# Redfish Clouser



## iFly (Mar 9, 2010)

> ...Still extremely new to fly fishing ang especially tying. *Tell me watcha think.* Thanks.


All flies are ugly if they don't have fish spit on them. Get her wet and then post a new picture.  

It will do fine. Now, tie one with lead eyes so you will have one to compare it to. I like my minnows to sink faster and be able to push up a bit of mud on the bottom.


----------



## jerm (Sep 12, 2010)

I like that idea, I gotta get some lead eyes first. I'm gonna tie it weed less as well because we have alot of grass where I fish. Preciate your input.


----------



## iFly (Mar 9, 2010)

> I like that idea, I gotta get some lead eyes first. I'm gonna tie it weed less as well because *we have alot of grass where I fish*. Preciate your input.


That is a problem everywhere. Most of my flies have weed guards of some sort.

For your second tie, flip the colors. Traditionally the darker color goes on second, on a Clouser. The back of most bait is darker. But, with bead chain, I don't know if that fly fishes hook up or hook down?


----------



## jerm (Sep 12, 2010)

Pretty sure hook down. I think with the heavier lead eyes it might sit hook up. I'm gonna make one more and take her to the lagoon and see what happens! Thanks.


----------



## jerm (Sep 12, 2010)

Now that I think you are probably right. I need to flip the colors, because it does float hook up. Good catch.


----------



## Yoreese (Oct 15, 2009)

Clouser should ride hook point up you just go from bead chain to lead eyes to make the fly sink faster in deeper water. For the Lagoon bead chain is fine unless your fishing some deep drop-offs.
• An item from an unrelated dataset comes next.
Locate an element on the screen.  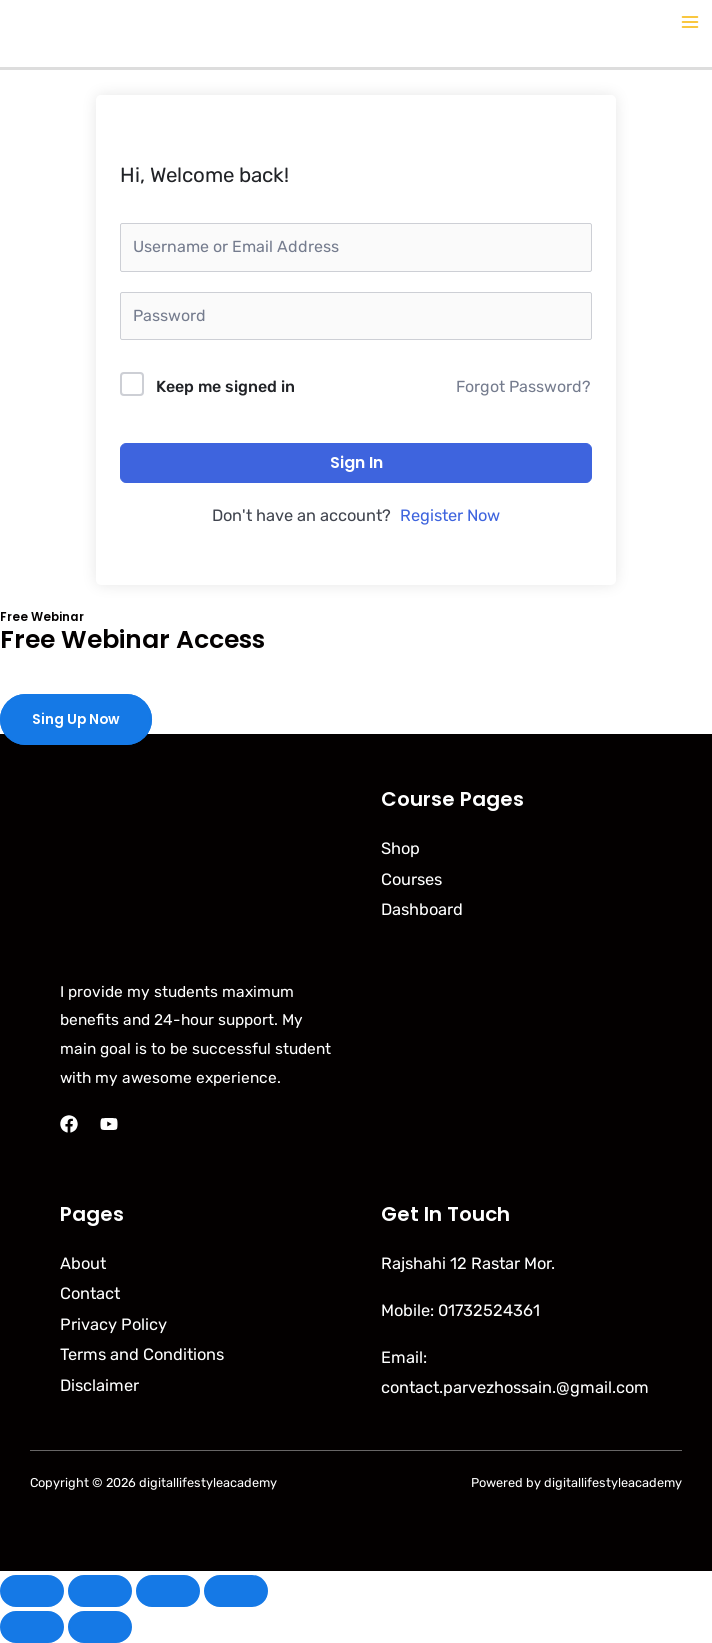
Register Now is located at coordinates (450, 515).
Might try white on the belly and chartreuse or pink for the other color.


----------



## paint it black (Nov 3, 2007)

Looks a lot better than my third fly....lol

I personally like using ep fibers for clousers rather than buck tail. It swims nicer, and is more comfortable to tie. at least for me...lol

Although I've caught plenty bones on a buck tail fly that's supposed to be a gotch. but it's pretty much a tiny clouser that I call "Gotcha, Bitch!" since it's all magenta...lol


----------



## hawaiifly (May 28, 2011)

I just started tying flies too. Here's a few Bonefish flies that I tied. Got the idea from this video. http://www.youtube.com/watch?v=C-hqBB5PhkU


----------



## iFly (Mar 9, 2010)

> I just started tying flies too. Here's a few Bonefish flies that I tied...
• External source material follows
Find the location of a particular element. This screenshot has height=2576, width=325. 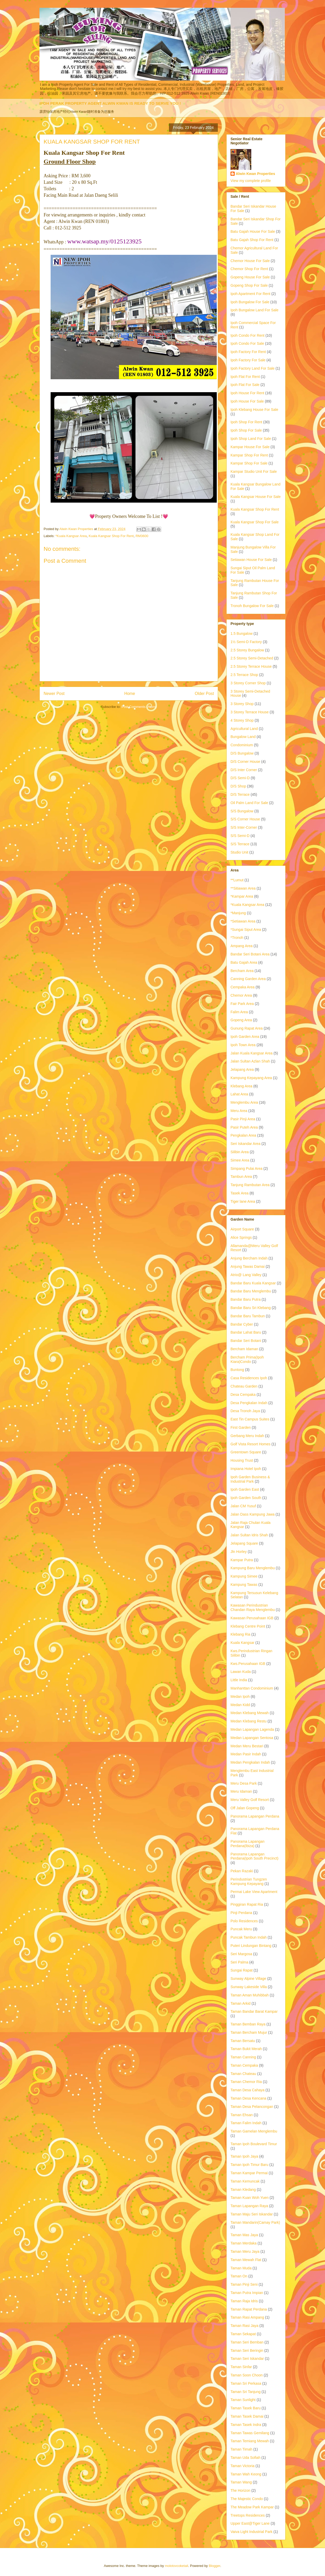

Taman Mewah Flat is located at coordinates (246, 2260).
skinntreds should be able to tie that one up too, for catching some reds (and bones, of course). Especially with the help of the video. He could use the size 4 hook or even move up to size 1 or 1/0.

Good looking ties, Hawaii Fly.


----------



## notinponce (Oct 24, 2011)

nice fly. sparse is always better with the clouser.


----------



## jsnipes (May 1, 2011)

> Looks a lot better than my third fly....lol
> 
> I personally like using ep fibers for clousers rather than buck tail. It swims nicer, and is more comfortable to tie. at least for me...lol
> 
> Although I've caught plenty bones on a buck tail fly that's supposed to be a gotch. but it's pretty much a tiny clouser that I call "Gotcha, Bitch!" since it's all magenta...lol


problem i find w/ the ep fibers is if u tie anything longer than say like 3 inches that material fouls really easily. it is for sure easier to work with on the vise than bucktail though.


----------



## jerm (Sep 12, 2010)

Really appreciate the input everyone. I am going to tie more and post them. I am gonna try the one in the video too. Nice flies Hawaii


----------



## metalchevy (Aug 18, 2011)

nice looking fly. What size hook and how is the water clarity now. Fished out of titusville while you were tying fly and from River Breeze to whales tail, visibility 6inches.


----------